To do:
Repeat the records exactly. Leave out the pictures.
BEGIN Information shown
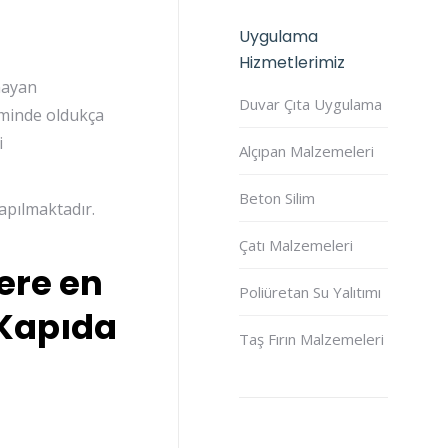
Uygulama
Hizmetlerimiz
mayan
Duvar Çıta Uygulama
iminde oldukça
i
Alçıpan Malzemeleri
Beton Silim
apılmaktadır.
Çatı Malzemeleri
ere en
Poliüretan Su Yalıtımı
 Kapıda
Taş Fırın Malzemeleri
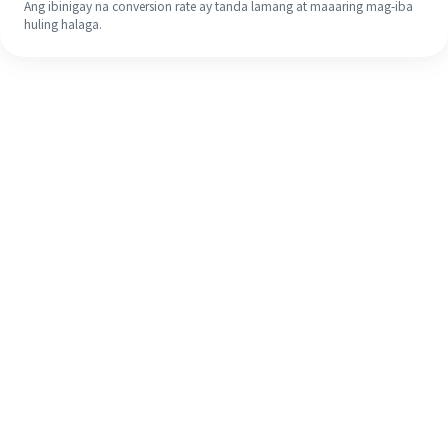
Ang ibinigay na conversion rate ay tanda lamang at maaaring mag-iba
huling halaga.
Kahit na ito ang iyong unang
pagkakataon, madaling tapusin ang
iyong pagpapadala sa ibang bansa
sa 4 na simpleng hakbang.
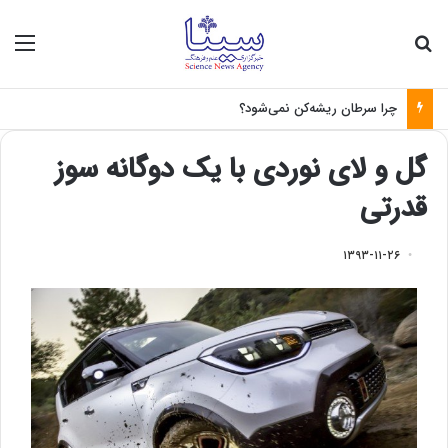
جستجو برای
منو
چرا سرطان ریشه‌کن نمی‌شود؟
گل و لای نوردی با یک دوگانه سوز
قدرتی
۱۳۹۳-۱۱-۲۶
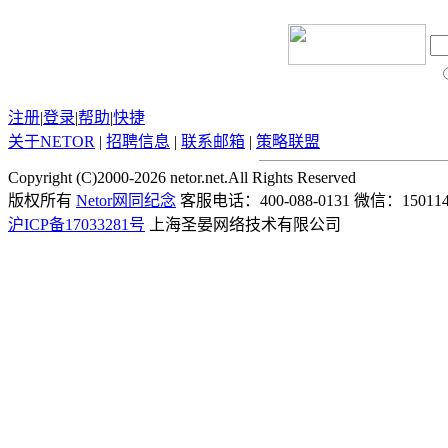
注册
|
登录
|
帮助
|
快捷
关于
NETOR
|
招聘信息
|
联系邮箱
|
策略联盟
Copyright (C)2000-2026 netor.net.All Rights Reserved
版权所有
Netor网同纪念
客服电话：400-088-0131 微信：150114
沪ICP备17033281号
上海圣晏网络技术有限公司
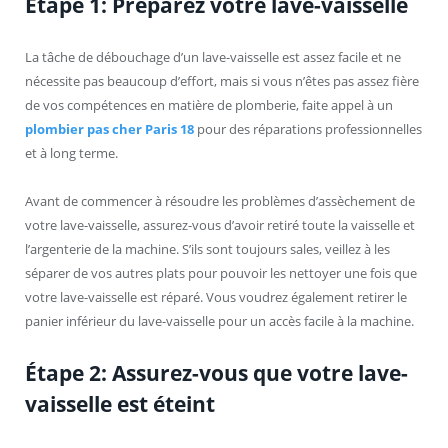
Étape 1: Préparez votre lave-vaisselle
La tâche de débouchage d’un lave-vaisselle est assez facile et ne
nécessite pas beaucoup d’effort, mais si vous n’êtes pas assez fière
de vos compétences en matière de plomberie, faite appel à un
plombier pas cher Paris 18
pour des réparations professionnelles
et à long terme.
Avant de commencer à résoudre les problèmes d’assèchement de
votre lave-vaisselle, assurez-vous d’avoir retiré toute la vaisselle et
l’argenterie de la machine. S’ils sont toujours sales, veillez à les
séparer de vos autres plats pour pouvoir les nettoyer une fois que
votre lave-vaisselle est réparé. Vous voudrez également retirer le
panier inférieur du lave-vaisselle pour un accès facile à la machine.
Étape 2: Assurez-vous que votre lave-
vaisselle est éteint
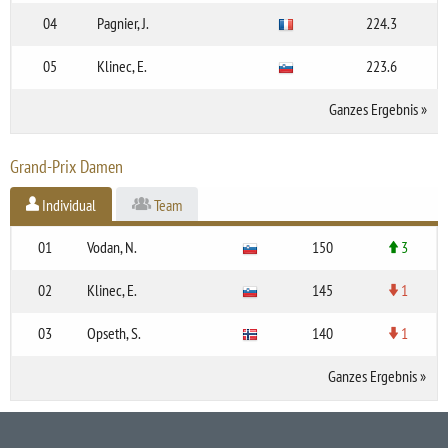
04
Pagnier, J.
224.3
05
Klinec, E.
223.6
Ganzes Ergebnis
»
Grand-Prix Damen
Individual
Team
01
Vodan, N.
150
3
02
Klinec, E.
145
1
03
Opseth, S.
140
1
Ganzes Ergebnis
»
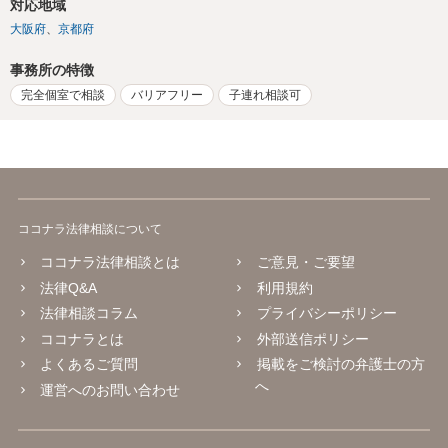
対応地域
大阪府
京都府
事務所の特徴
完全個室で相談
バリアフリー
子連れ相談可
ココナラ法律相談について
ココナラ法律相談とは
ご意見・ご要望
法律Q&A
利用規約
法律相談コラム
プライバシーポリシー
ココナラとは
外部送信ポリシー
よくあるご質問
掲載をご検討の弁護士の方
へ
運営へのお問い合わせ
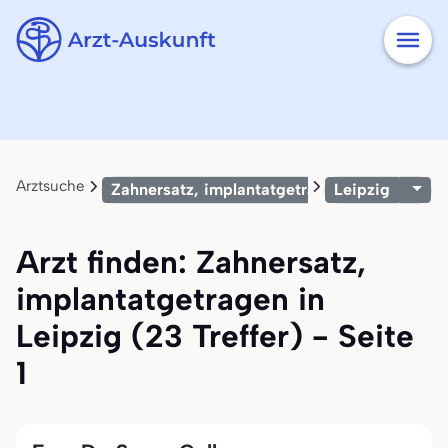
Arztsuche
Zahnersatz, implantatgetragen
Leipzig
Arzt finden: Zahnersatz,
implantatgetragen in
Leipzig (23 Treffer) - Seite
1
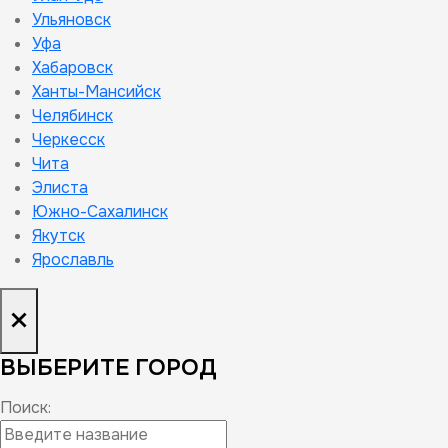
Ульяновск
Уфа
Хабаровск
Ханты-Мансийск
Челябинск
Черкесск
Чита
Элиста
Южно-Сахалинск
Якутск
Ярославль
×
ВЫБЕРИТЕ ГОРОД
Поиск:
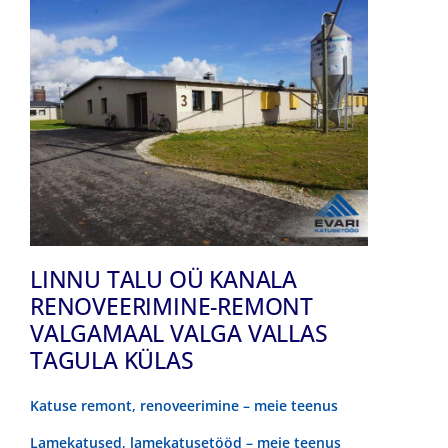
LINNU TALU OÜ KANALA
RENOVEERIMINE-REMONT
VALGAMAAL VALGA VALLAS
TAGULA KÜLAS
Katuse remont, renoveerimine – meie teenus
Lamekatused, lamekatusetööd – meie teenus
END Information shown
Finished task:
Uygulama
Hizmetlerimiz
mayan
Duvar Çıta Uygulama
iminde oldukça
i
Alçıpan Malzemeleri
Beton Silim
apılmaktadır.
Çatı Malzemeleri
ere en
Poliüretan Su Yalıtımı
 Kapıda
Taş Fırın Malzemeleri
Ang ibinigay na conversion rate ay tanda lamang at maaaring mag-iba
huling halaga.
Kahit na ito ang iyong unang
pagkakataon, madaling tapusin ang
iyong pagpapadala sa ibang bansa
sa 4 na simpleng hakbang.
جستجو برای
منو
چرا سرطان ریشه‌کن نمی‌شود؟
گل و لای نوردی با یک دوگانه سوز
قدرتی
۱۳۹۳-۱۱-۲۶
注册
|
登录
|
帮助
|
快捷
关于
NETOR
|
招聘信息
|
联系邮箱
|
策略联盟
Copyright (C)2000-2026 netor.net.All Rights Reserved
版权所有
Netor网同纪念
客服电话：400-088-0131 微信：150114
沪ICP备17033281号
上海圣晏网络技术有限公司
Étape 1: Préparez votre lave-vaisselle
La tâche de débouchage d’un lave-vaisselle est assez facile et ne
nécessite pas beaucoup d’effort, mais si vous n’êtes pas assez fière
de vos compétences en matière de plomberie, faite appel à un
plombier pas cher Paris 18
pour des réparations professionnelles
et à long terme.
Avant de commencer à résoudre les problèmes d’assèchement de
votre lave-vaisselle, assurez-vous d’avoir retiré toute la vaisselle et
l’argenterie de la machine. S’ils sont toujours sales, veillez à les
séparer de vos autres plats pour pouvoir les nettoyer une fois que
votre lave-vaisselle est réparé. Vous voudrez également retirer le
panier inférieur du lave-vaisselle pour un accès facile à la machine.
Étape 2: Assurez-vous que votre lave-
vaisselle est éteint
04
Pagnier, J.
224.3
05
Klinec, E.
223.6
Ganzes Ergebnis
»
Grand-Prix Damen
Individual
Team
01
Vodan, N.
150
3
02
Klinec, E.
145
1
03
Opseth, S.
140
1
Ganzes Ergebnis
»
対応地域
大阪府
京都府
事務所の特徴
完全個室で相談
バリアフリー
子連れ相談可
ココナラ法律相談について
ココナラ法律相談とは
ご意見・ご要望
法律Q&A
利用規約
法律相談コラム
プライバシーポリシー
ココナラとは
外部送信ポリシー
よくあるご質問
掲載をご検討の弁護士の方
へ
運営へのお問い合わせ
Arztsuche
Zahnersatz, implantatgetragen
Leipzig
Arzt finden: Zahnersatz,
implantatgetragen in
Leipzig (23 Treffer) - Seite
1
Ульяновск
Уфа
Хабаровск
Ханты-Мансийск
Челябинск
Черкесск
Чита
Элиста
Южно-Сахалинск
Якутск
Ярославль
×
ВЫБЕРИТЕ ГОРОД
Поиск:
LINNU TALU OÜ KANALA
RENOVEERIMINE-REMONT
VALGAMAAL VALGA VALLAS
TAGULA KÜLAS
Katuse remont, renoveerimine – meie teenus
Lamekatused, lamekatusetööd – meie teenus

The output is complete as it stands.